You want to remove as many communicative barriers as you can in your social media outreach. Using real people in the stories and content that you are sharing on social media keeps your content relatable, collaborative, and entertaining.
If you aren’t familiar with using social media, find someone at your firm who is. Learning the ins-and-outs of social media can be a bit of a maze. It’s worth investing some time to see how brands you subscribe to market themselves on social media, and how different elements of their social media presence appeal to you.
If you’re just starting out on social media, don’t spread yourself thin over every available platform. Start small. LinkedIn is probably the easiest way to connect with people initially, so focus your time there, then develop presence on other social media platforms as you become more confident in your brand voice and outreach strategy.
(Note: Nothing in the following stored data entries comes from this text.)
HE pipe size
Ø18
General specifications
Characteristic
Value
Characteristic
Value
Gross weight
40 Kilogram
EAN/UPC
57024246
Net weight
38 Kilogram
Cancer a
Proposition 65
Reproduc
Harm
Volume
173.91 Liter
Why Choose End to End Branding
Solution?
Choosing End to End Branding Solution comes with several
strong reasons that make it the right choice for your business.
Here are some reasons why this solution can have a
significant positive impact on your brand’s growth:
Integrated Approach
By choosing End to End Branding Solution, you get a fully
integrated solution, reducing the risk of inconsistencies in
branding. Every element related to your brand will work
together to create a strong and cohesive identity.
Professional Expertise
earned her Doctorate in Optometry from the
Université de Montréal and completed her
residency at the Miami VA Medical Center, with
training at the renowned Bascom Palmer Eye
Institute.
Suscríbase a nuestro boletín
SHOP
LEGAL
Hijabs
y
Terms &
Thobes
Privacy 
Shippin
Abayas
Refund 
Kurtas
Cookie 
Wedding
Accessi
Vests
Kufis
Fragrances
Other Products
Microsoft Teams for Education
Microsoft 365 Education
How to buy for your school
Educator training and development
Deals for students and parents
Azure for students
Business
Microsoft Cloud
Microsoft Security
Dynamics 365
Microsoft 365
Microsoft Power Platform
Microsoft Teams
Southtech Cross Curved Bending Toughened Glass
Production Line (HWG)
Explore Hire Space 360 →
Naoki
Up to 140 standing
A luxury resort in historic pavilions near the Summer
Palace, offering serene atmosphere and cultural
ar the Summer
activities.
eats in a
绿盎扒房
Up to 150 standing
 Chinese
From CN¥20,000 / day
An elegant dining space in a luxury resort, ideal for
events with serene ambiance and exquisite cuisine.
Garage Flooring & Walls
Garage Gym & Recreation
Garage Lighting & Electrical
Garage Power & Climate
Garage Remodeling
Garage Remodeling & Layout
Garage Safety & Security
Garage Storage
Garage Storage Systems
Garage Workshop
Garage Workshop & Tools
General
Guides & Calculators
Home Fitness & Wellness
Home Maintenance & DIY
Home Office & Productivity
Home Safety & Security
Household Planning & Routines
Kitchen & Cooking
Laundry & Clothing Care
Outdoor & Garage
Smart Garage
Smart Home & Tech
Increasing and improving the effectiveness of your social media presence can not only increase the value of your brand but allows you to be reached by a limitless network of people. Adopting some insight from Jeff Bezos highlights the increasing relevance of social media on marketing strategy and outreach:
‘It used to be that if you made a customer happy, they would tell five friends. Now, with the megaphone of the internet, whether online customer reviews or social media, they can tell 5000 friends’.
It’s more than worth investing the time and effort to curate a powerful social media presence.